Craft a Compelling Cover Letter: Use your cover letter to tell us why you're passionate about machine learning and how you can drive impact at Cerberus. Share specific examples of your work that demonstrate your ability to translate complex data into actionable insights.
Showcase Your Projects: Include links to any relevant projects or portfolios that showcase your skills in building predictive models or optimising pricing strategies. We love seeing real-world applications of your work!
Apply Through Our Website: Don’t forget to apply through our website! It’s the best way for us to receive your application and ensures you’re considered for the role. We can’t wait to see what you bring to the table!

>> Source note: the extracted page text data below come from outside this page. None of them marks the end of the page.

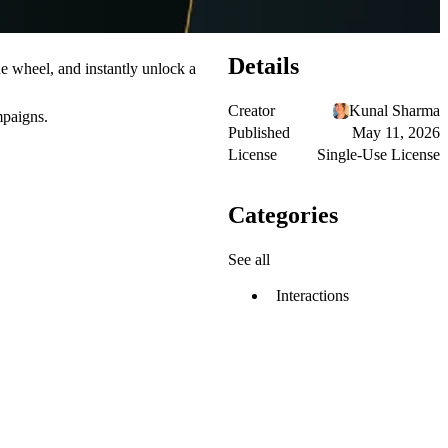
Details
he wheel, and instantly unlock a
Creator
Kunal Sharma
mpaigns.
Published
May 11, 2026
License
Single-Use License
Categories
See all
Interactions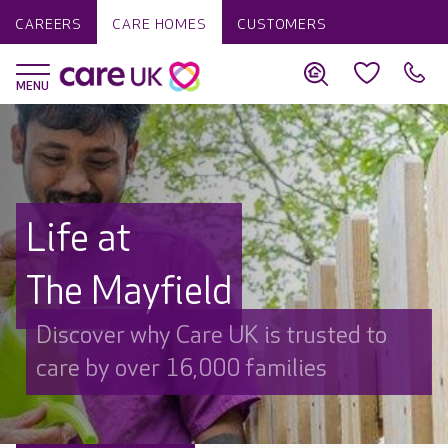
CAREERS
CARE HOMES
CUSTOMERS
Life at
The Mayfield
Discover why Care UK is trusted to
care by over 16,000 families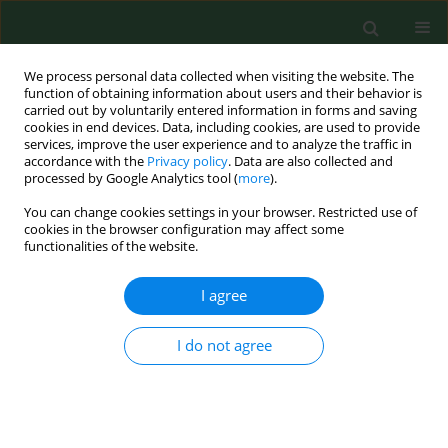
We process personal data collected when visiting the website. The
function of obtaining information about users and their behavior is
carried out by voluntarily entered information in forms and saving
cookies in end devices. Data, including cookies, are used to provide
services, improve the user experience and to analyze the traffic in
accordance with the
Privacy policy
. Data are also collected and
processed by Google Analytics tool (
more
).
You can change cookies settings in your browser. Restricted use of
3/2024 vol. 31
cookies in the browser configuration may affect some
functionalities of the website.
RESEARCH PAPER
I agree
Precision public health – hopes
I do not agree
and threats
1
Maria Nowacka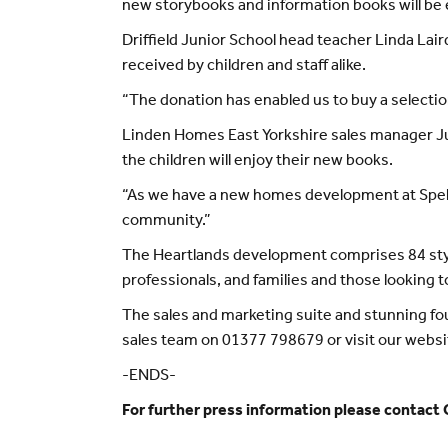
new storybooks and information books will be e
Driffield Junior School head teacher Linda Lai
received by children and staff alike.
“The donation has enabled us to buy a selectio
Linden Homes East Yorkshire sales manager Juli
the children will enjoy their new books.
“As we have a new homes development at Spellowg
community.”
The Heartlands development comprises 84 styl
professionals, and families and those looking t
The sales and marketing suite and stunning 
sales team on 01377 798679 or visit our websi
-ENDS-
For further press information please contact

How to prepare for a job interview at Cerberus Capital Management
✨Know Your Models Inside Out
Make sure you can discuss your previous machine learning models in detail. Be prepared to explain the algorithms you used, why you chose them, and how they performed. This shows your deep understanding of the technical aspects and your ability to translate complex data into actionable insights.
✨Showcase Your Problem-Solving Skills
Prepare examples of how you've tackled real-world problems using machine learning. Highlight your hypothesis-driven approach and how your solutions created measurable business value. This will demonstrate your capability to drive impact through execution, which is crucial for the role.
✨Communicate Clearly and Effectively
Practice explaining your technical work to non-technical audiences. Use clear, compelling narratives to convey your insights. This skill is vital as you'll need to collaborate with both technical teams and business stakeholders, ensuring everyone understands the value of your work.
✨Be Agile and Adaptable
Familiarise yourself with agile methodologies and be ready to discuss how you've adapted to changing priorities in past projects. Share examples of how you’ve iterated quickly based on feedback, showcasing your creativity and pragmatism in fast-paced environments.